Editor’s Note
To the Edge and Back
“You saved my life.” Anybody who has practiced medicine for any length of time has heard those dramatic words. Although I frequently think the comment is the result more of perception than reality, it is true that our patients sometimes walk the precipice between life and death and that sometimes we successfully yank them back. But occasionally, we put them on that cliff only to, we hope, pull them back to safety.
I remember the first time I participated in the cardioversion of a patient with atrial flutter. Clearly, the patient needed to be “rescued” from the rapid heart rhythm that was causing his dropping blood pressure and shortness of breath. Yet, I shuddered when, after the electrical shock was applied, his EKG showed a flat line for what seemed like an eternity. Finally, his heart kicked in with a normal rhythm that restored his blood pressure and cleared his symptoms. A few seconds of jeopardy followed by a “save.”

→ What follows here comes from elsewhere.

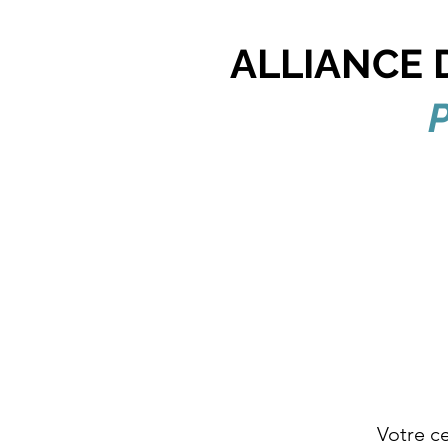
ALLIANCE 
P
Votre c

Luckily, primary care internists don’t have to endure too many of these heart-stopping, anxiety-riling, gray-hair- promoting moments. But for anesthesiologists, this is their daily fare. Consider what happens with general anesthesia: A conscious and alert person lies down on a bed and allows a masked person in a funny-looking shower cap, whom they just met, to place them in a state of deep sleep for the next minutes or hours using toxic chemicals. They trust that this same person will have the skill, knowledge, and inclination to wake them up and restore them to their previous self. A recent New England Journal of Medicine review of the physiology of general anesthesia put it in stark terms: “At levels appropriate for surgery, general anesthesia can functionally approximate brainstem death, because patients are unconscious, have depressed brain-stem reflexes, do not respond to nociceptive stimuli, have no apneic drive, and require cardiorespiratory and thermoregulatory support.”
Placing a patient in a state of brainstem death is quite a responsibility. So it’s no wonder that anesthesiology has been at the leading edge of the patient safety movement. Long before “patient safety” was the buzzword it is today, anesthesiologists borrowed lessons from the airline industry and looked at what they did each day, analyzed when and why things went wrong, and built systems to prevent things from going wrong. Those systems have cut the rate of complication and death associated with all forms of anesthesia, which should make patients a whole lot more comfortable with that doctor behind the mask.
Increasingly, those masked doctors do a whole lot more than put people to sleep. Using ultrasound to find nerves long since forgotten from anatomy lessons, they administer innovative regional anesthesia, which minimizes narcotic use and shortens recovery time. The mushrooming of outpatient procedures has forced anesthesiologists to adjust and adapt, retooling the education of students and residents and bringing their equipment and skills into new environments such as interventional radiology suites and pain clinics.
Part of the drama of saving lives is the very undramatic focus on patient safety. Whether they are sitting in the OR squeezing the bag or in the clinic tackling pain, anesthesiologists will continue to teach, preach, and practice safe medicine.